Dismantling Elephant Poaching in Lower Zambezi

Protect the Environment Fund
June 16, 2016

African Wildlife Foundation

Despite being home to one of the largest elephant populations in Africa, the Lower Zambezi ecosystem had not been experiencing significant elephant poaching.

Poaching to supply the illicit ivory trade had largely been concentrated in Central and East Africa rather than this landscape, which spans Zambia, Mozambique and Zimbabwe. Now, however, “that wave of poaching seems to be migrating south,” says Ian Stevenson.

As CEO of Conservation Lower Zambezi, a conservation group that operates in Zambia’s Lower Zambezi National Park and the surrounding game management areas, Stevenson has witnessed firsthand how elephant poaching has changed in the past few years. “2013 was our lowest elephant poaching year in our recorded history. 2015, on the other hand, saw a marked increase, with elephant poaching higher than it has been in years,” he explains. “The poaching has become more professional and sophisticated, with organized criminal syndicates at play, rather than subsistence poaching.”

AWF has been providing Urgent Response Fund grants to CLZ to help combat this increase in professional poaching, supplementing CLZ’s work with Zambia Wildlife Authority (ZAWA) and with village game scouts. These game scouts and ZAWA officers were able to arrest three suspects, destroy 11 poachers’ camps and recover two firearms and 23 rounds of ammunition in a single quarter. We also helped CLZ purchase four specialized handheld GPS and data collection PDA units. These units allow rangers and game scouts to record the locations of illegal activity, such as poachers’ camps and ecological data, which will better inform where patrols should be undertaken.

More Bang for the Buck
While wildlife protection remains a core of CLZ’s work inside Lower Zambezi National Park, human–wildlife conflict remains a concern in the game management areas outside the park. Here, too, AWF support is helping.
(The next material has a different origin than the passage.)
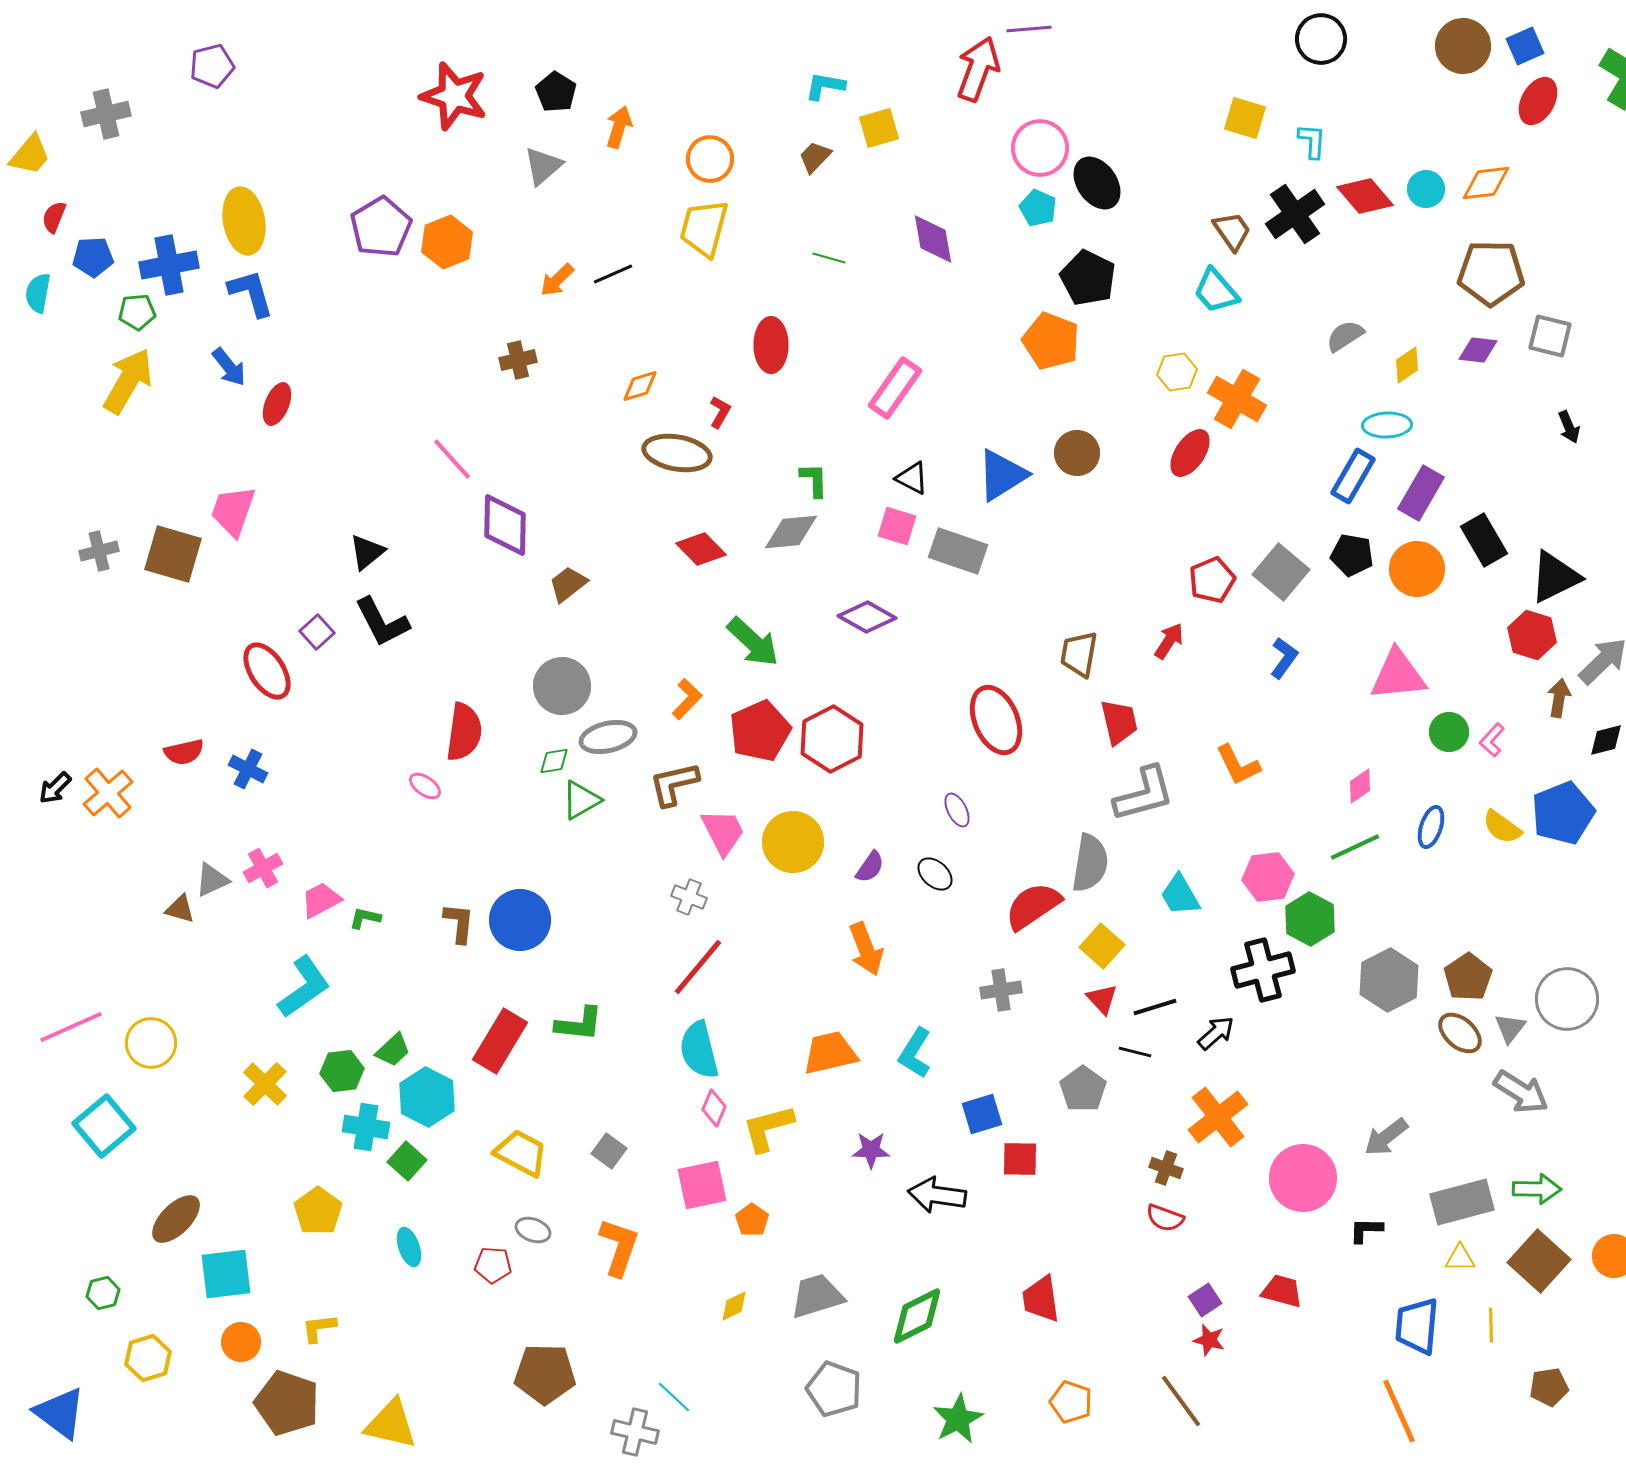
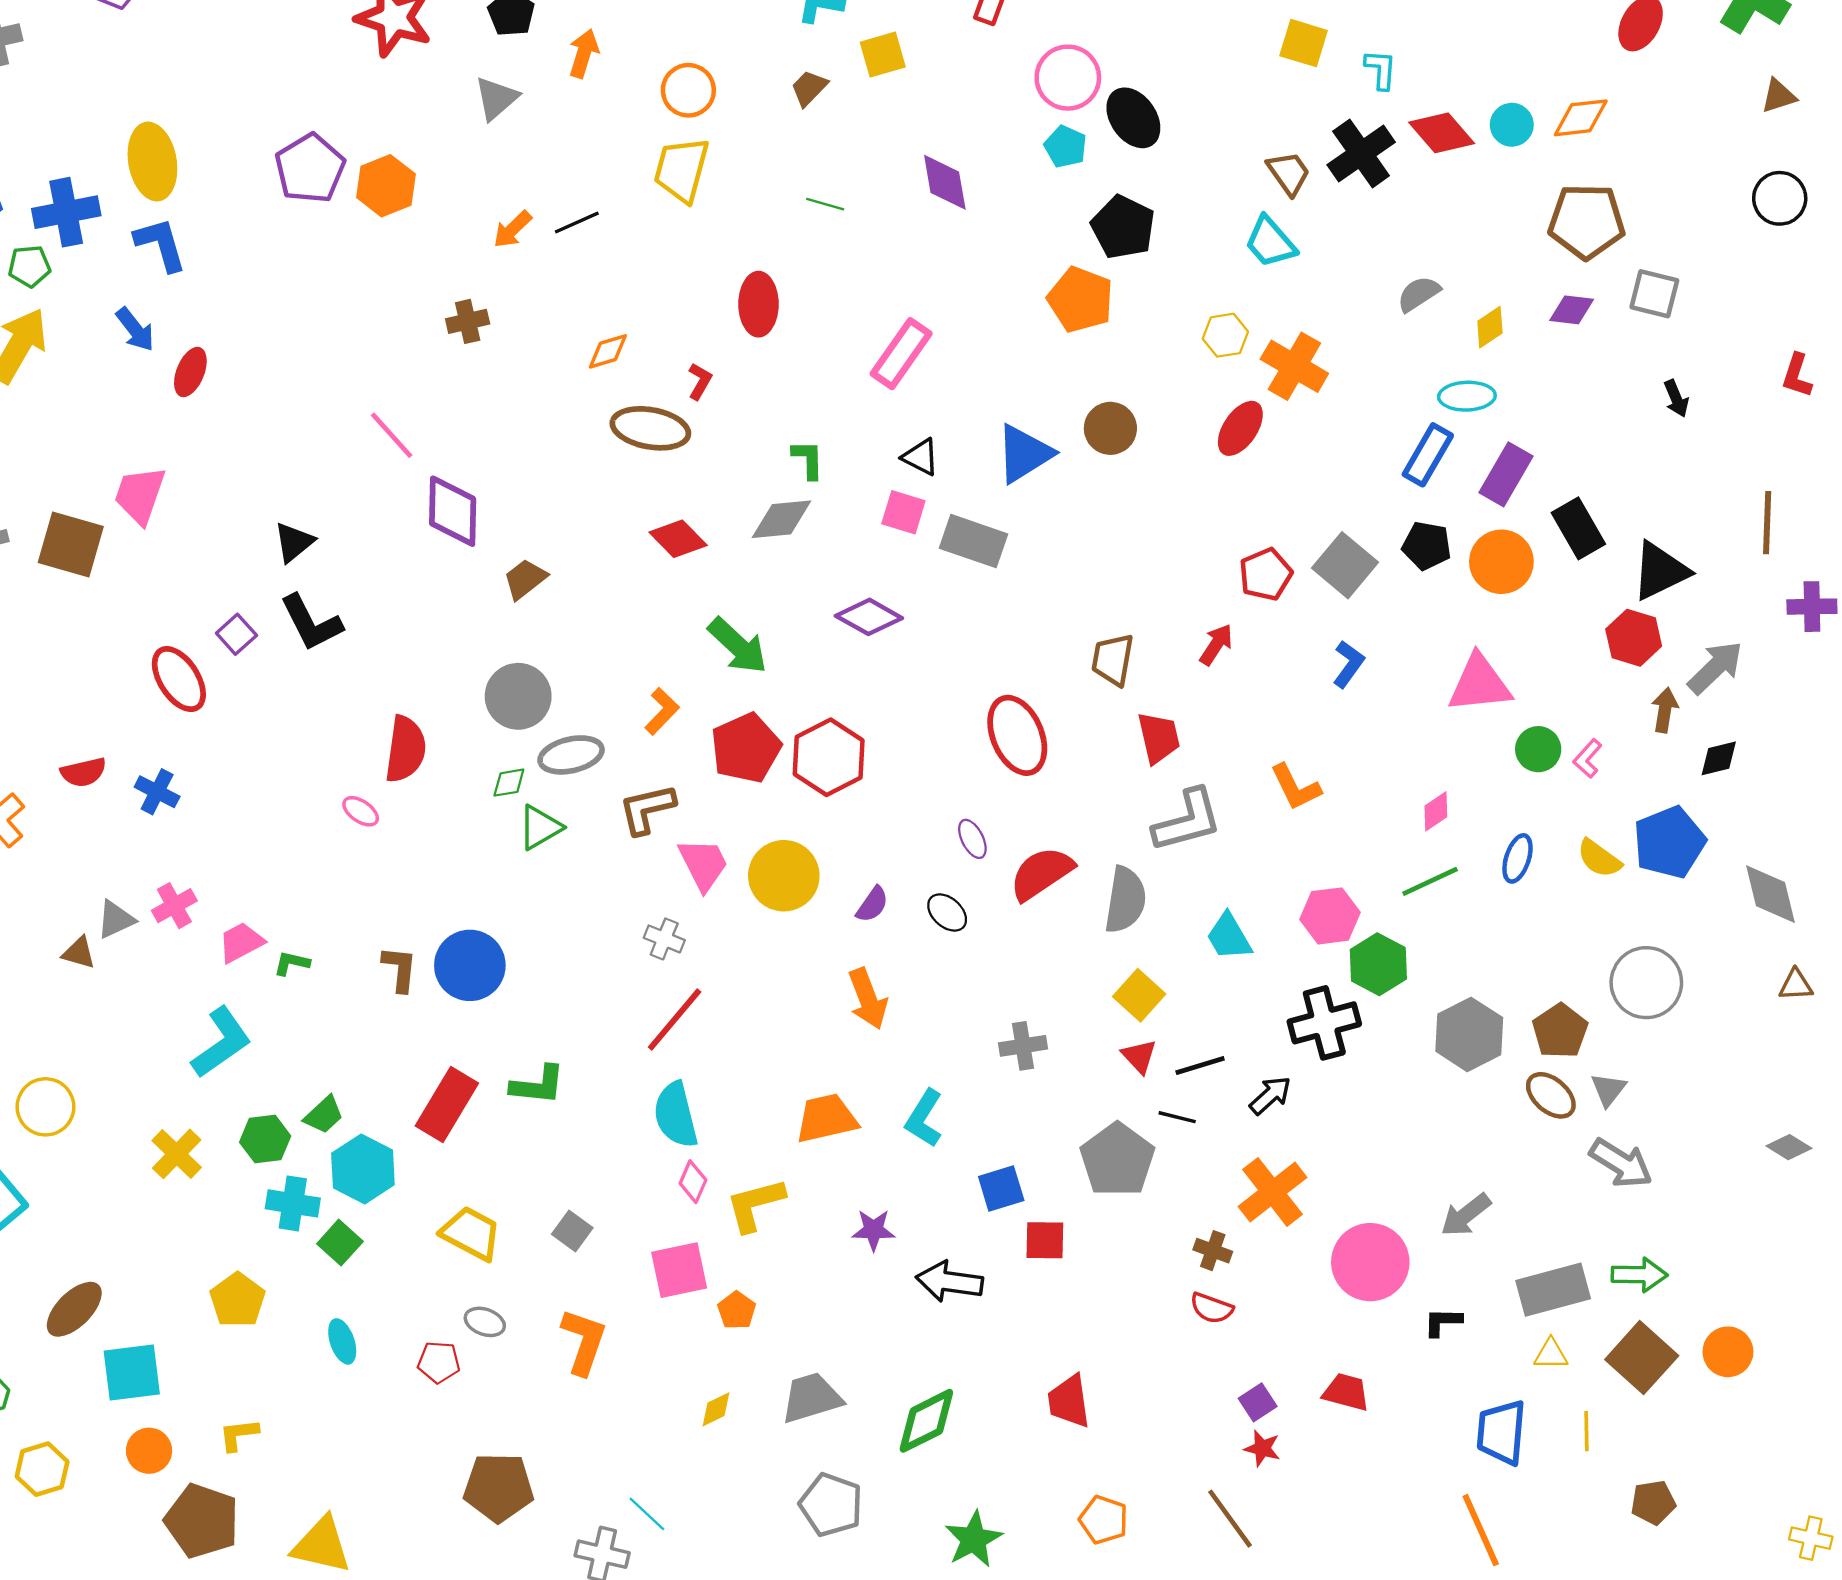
red semicircle: (1033, 906) -> (1041, 873), moved
gray circle: (1567, 999) -> (1646, 983), moved
gray pentagon: (1083, 1089) -> (1117, 1160), size x1.4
“Thanks to AWF, we are trialing two pepper paintball guns that scouts can fire in the direction of elephants and divert them away from people’s crops,” explains Stevenson. “It hopefully will be more effective and also safer for game scouts than some of the other methods of mitigating human–elephant conflict.”

AWF began funding CLZ in 2013. Its Urgent Response Fund grants have provided what Stevenson notes is a significant contribution to CLZ’s budget. “We only have a few organizations that fund us to the extent that AWF does—you are definitely one of our key funders,” he observes.

“CLZ is a solid, well-known organization that has been working in the lower Zambezi for over 20 years. We have quite a bit of influence in the landscape,” Stevenson adds. “I believe AWF gets more bang for its buck by supporting an organization like us than doing one-off projects in the area.”

And, while elephant poaching has been increasing, CLZ’s CEO says the outlook remains positive in this landscape. “Elephant poaching is still among the lowest in Zambia because of the protection supplied by us, with support from AWF. We have quite a healthy elephant population here still,” he concludes.